School Culture: The Key to Happiness and Learning

Today I took part in my very first #sunchat, the topic of the day: Education Reform, What Would You Change?  This hour long chat got me thinking.  Initially, my response was assessment and evaluation, the idea that students need more opportunities to demonstrate their learning in the manner that works best for them. Although I’m still passionate about this idea, there were so  many other great ideas tossed about in the quick paced, hour long chat.

Growth mindset, curriculum changes, classroom make up, diversity, professional development, skills focused learning, leadership, system changes, student decision makers; so many great responses from thoughtful educators may have changed my initial view!

One big topic I followed and discussed is the idea of School Culture. School Culture sets the tone for student learning.  In my opinion, a healthy school culture is one where every member feels valued and respected.  A building with a healthy school culture is messy and comfortable.  Students are leaders, teachers are team players and administration is visible.  These environments produce motivated teachers, engaged learners and happy students.

In these cultures, students feel like decision makers, they have adequate opportunities to express their needs and concerns while offering valuable insights into creating learning spaces and opportunities to grow personally  and academically.
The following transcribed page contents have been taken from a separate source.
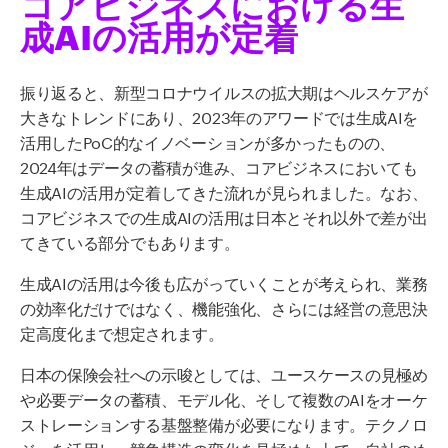
コアビジネスにおける生
成AIの活用が定着
振り返ると、新型コロナウイルスの拡大期はヘルスケアが
大きなトレンドにあり、2023年のアワードでは生成AIを
活用したPoC的なイノベーションが多かったものの、
2024年はデータの蓄積が進み、コアビジネスにおいても
生成AIの活用が定着してきた流れが見られました。なお、
コアビジネスでの生成AIの活用は日本とそれ以外で差が出
てきている部分でもあります。
生成AIの活用は今後も広がっていくことが考えられ、業務
の効率化だけではなく、機能強化、さらには経営の意思決
定高度化まで想定されます。
日本の保険会社への示唆としては、ユースケースの見極め
や必要データの蓄積、モデル化、そして複数のAIをオーケ
ストレーションする基盤整備が必要になります。テクノロ
ジーを活用し、競争構造の変化を見極めた上で、自社のめ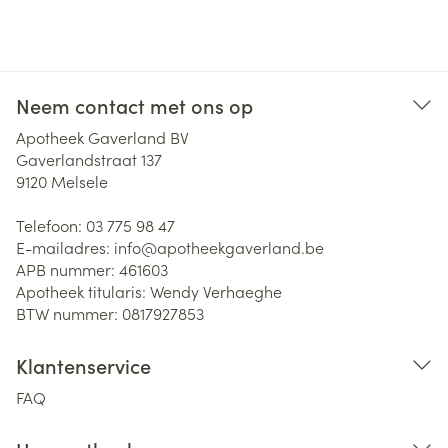
Neem contact met ons op
Apotheek Gaverland BV
Gaverlandstraat 137
9120
Melsele
Telefoon:
03 775 98 47
E-mailadres:
info@
apotheekgaverland.be
APB nummer:
461603
Apotheek titularis:
Wendy Verhaeghe
BTW nummer:
0817927853
Klantenservice
FAQ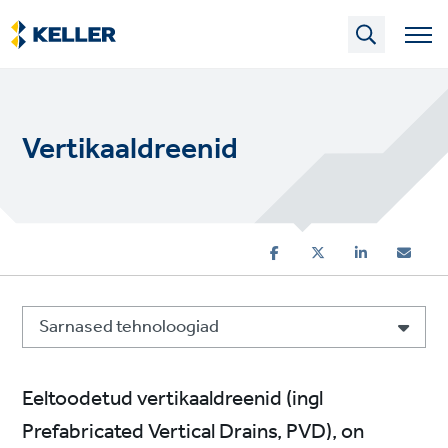
Skip
to
main
content
Vertikaaldreenid
Sarnased tehnoloogiad
Eeltoodetud vertikaaldreenid (ingl
Prefabricated Vertical Drains, PVD), on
In a healthy school culture, teachers feel safe to take risks, to facilitate the needs and desires of the students while maintaining the professional demands of teaching.  Teachers are comfortable exploring the curriculum  in a variety of ways to engage and empower students.  Teachers have the knowledge and ability to meet mandatory testing requirements while maintaining an engaging learning environment.  A healthy school culture is one where teachers work together, sharing best practices, empowering each other to take risks, supporting each other when they fail and celebrating each other’s success.

This kind of culture is best supported with  a leader who sees themselves as equals or as co-learners.  Principals who are willing to take risks, to trust their teachers, who interact with students and whose focus is on  student development, not school management are key in healthy school cultures.

If  you work in one of these environments, you know exactly what it feels like.  If you don’t, take the lead and  start the change.  Empower your students, collaborate with your colleagues, believe in the process.  As the culture in your classroom begins to change, others will notice.  As you create relationships with your colleagues a sense of community will begin to form.  Take the risk, be the change, what do you have to lose?